We live in a social world.
I don’t know when it all started exactly, but what I do know is that many have become socialmediaphiliacs. Lovers of all things social media.
We Tweet, Facebook, Foursquare, LinkedIn, Plurk, Plus, Ping, Chat, Skype, Email, UnThink, Klout, Comment, Quote, Meetup & more.
Do we remember how to speak? How to write more than a 140 character sentence? I fear if I open my mouth in public, I might only speak in 140 character bursts.
You may want to start varying your activities, if you’re doing too many of the following…
- Mr.

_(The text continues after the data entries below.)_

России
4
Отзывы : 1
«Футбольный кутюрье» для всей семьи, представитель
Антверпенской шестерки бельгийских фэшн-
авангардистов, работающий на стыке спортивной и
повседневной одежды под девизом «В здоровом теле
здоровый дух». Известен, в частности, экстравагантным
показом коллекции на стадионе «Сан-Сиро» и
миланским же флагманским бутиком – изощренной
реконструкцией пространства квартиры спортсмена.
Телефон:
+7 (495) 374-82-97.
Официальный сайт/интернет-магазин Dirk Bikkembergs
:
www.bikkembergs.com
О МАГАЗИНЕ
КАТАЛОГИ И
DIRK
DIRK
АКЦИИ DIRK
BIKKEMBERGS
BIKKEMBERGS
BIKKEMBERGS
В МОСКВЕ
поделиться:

Meow has his own social profiles.
- You Tweet your trips to the bathroom.
- Leaving a restaurant is forbidden before telling Foursquare you’ve been there first.
- You’re more interested in live-tweeting the Oscars versus enjoying the program.

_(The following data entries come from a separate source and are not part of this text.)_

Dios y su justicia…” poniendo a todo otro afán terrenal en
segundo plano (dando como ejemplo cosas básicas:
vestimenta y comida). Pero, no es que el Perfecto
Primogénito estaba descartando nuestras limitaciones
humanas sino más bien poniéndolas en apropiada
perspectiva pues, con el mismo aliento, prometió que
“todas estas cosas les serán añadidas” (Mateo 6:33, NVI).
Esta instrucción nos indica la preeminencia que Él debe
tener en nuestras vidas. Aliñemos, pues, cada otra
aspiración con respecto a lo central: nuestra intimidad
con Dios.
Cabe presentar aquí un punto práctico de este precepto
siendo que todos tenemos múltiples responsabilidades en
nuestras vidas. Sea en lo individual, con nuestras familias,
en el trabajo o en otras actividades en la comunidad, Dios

- Changing your legal name to include the “@” symbol.
- Getting rid of your PO Box & landlines. Tweets, Facebook & email are sufficient.
- You Facebook your sister down the hall to ask if she grabbed the ice cream you wanted while she was in town.
- You’ve forgotten what a sunrise or sunset looks like because you’re glued to your computer screen.
- “Early to Tweet, early to Skype – makes a man healthy, wealthy and wise.”
- No birthday arrives and passes without a personal Facebook message from you.
- What’s paper and pencil? You mean, books come in paper too?
- You wardrobe consists mainly of t-shirts that say things like, “My avatar can beat your avatar,” “Got Tweets?” and other social quotes.
- Close friends are replaced by those who live in Sweden, Canada, the United States & Australia.
- At night you pray to Mashable and TechCrunch.
- You had a Google+ invite before people even knew it existed.
- Your resume was created using LinkedIn.
- Pee in the middle of the night? Check your various social networks. Oops! It’s 5am suddenly.
- Your worth is suddenly tied to Twitter followers.
- Instant depression sets in when your Twitter follower number dwindles.
- Social crushes start developing.
- Teaching family and friends how to setup their social accounts.
- You’re known as “that social media guy/gal” locally.
- Facebook is a superb way to invite friends to the movie night you’re hosting.
- 3 hours daily is spent reading blogs and news feeds.
- You go to your closest Twitter tweep for relationship advice.
- What’s a Rolodex?
- The ads on Facebook know you better than you know yourself.
- Email for you is no more. Facebook messaging works just as well.
- Your spare bedroom is reserved for guests from your social networks passing through your city.
Now I ask a serious question. Why are you a socialmediaphiliac?